I will call chase but I know think he bought an xpress also.


----------



## acoustifunk (Mar 29, 2008)

I wouldn't trust the rivets or the welds on an aluminum boat if I were to go out in the pass. It might hold up for a little while but a constant pounding is brutal. If I was strictly river fishing I would own an aluminum boat in a heart beat. Bays and gulf is fiberglass for me!


----------



## panhandleslim (Jan 11, 2013)

There is NO doubt that the aluminum boat will hold up in the open ocean. Crew boats are aluminum and they get pounded as much as anything. Most of the charter boats in Alaska are aluminum and have been forever. They see conditions that make ours look like a day in the park. Friend of mine has one and he loves it. The old Cat dealer here used to have a Halter Marine aluminum sportfishing boat named the Catcando (not sure about the spelling). I think it was a 47 or 48 and it ran like a scalded dog. 

Here is the thing though. If you troll the vibration (sound) could be a problem. It is generally acknowledged that wood boats raise fish better than fiberglass and fiberglass better than aluminum. Fiberglass and composite boats have closed the gap with wood but aluminum still remains dead last in the fish raising category.


----------



## delta dooler (Mar 6, 2008)

acoustifunk said:


> I wouldn't trust the rivets or the welds on an aluminum boat if I were to go out in the pass. It might hold up for a little while but a constant pounding is brutal. If I was strictly river fishing I would own an aluminum boat in a heart beat. Bays and gulf is fiberglass for me!

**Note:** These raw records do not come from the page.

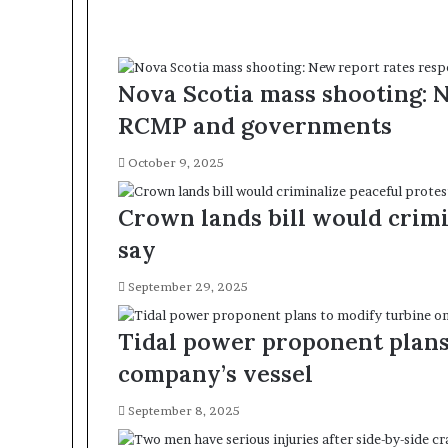
Nova Scotia mass shooting: 
RCMP and governments
October 9, 2025
Crown lands bill would crimin
say
September 29, 2025
Tidal power proponent plans 
company’s vessel
September 8, 2025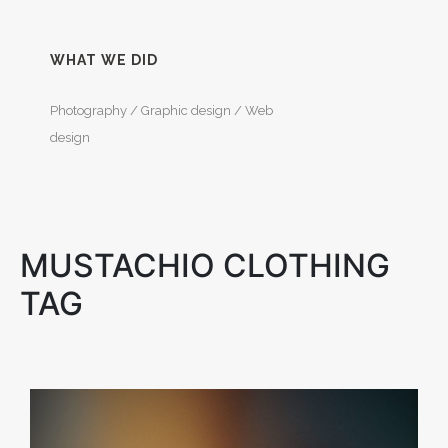
WHAT WE DID
Photography / Graphic design / Web
design
MUSTACHIO CLOTHING
TAG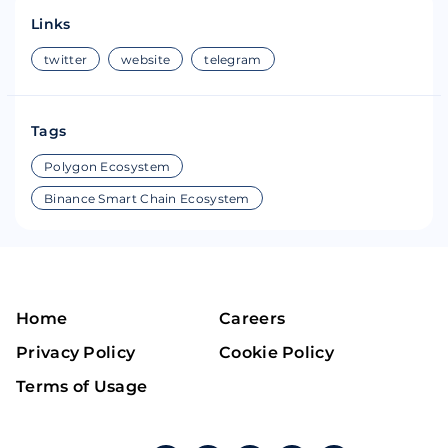
Links
twitter
website
telegram
Tags
Polygon Ecosystem
Binance Smart Chain Ecosystem
Home
Careers
Privacy Policy
Cookie Policy
Terms of Usage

Express boats are all welded, no rivets.



http://www.pensacolafishingforum.com/f50/seaark-1872-cc-2007-total-refit-rebuild-2013-a-293257/

This rig is better than new IMO! Id save that $10000 and still have a better than new rig. Its not 20' but close. Them Sea Ark's are bad azz ! And the motor is under warranty till 2018 !

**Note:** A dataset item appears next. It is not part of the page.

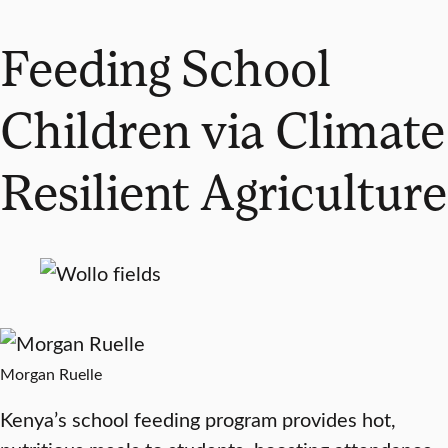
Feeding School
Children via Climate
Resilient Agriculture
Morgan Ruelle
Kenya’s school feeding program provides hot,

Express makes a fine rig, but Ive found them to be a little "tippy" in the smaller versions due to the slight v hull they have, with a 20'er it may not be an issue.


----------



## Linkovich (Oct 24, 2007)

A buddy of mine had an 18' express cc that we fished for years. We fished from up river all the way to 8-9 miles offshore. Several times we had it had out/got caught out in stuff we really shouldn't have been in and that boat held up great. I wouldn't hesitate to take an express out near the pass, they're very well made boats.


----------



## acoustifunk (Mar 29, 2008)

By all means get the boat that satisfies you. I personally don't trust small craft aluminum boats in open water. Just my $.02


----------



## Scruggspc (Mar 20, 2013)

I have a Lowe 1648 that's riveted and have been pounded in west bay (st. Andrews bay) hard for miles over the last 6 years. I wouldn't even hesitate going in the gulf on a 20ft welded.


----------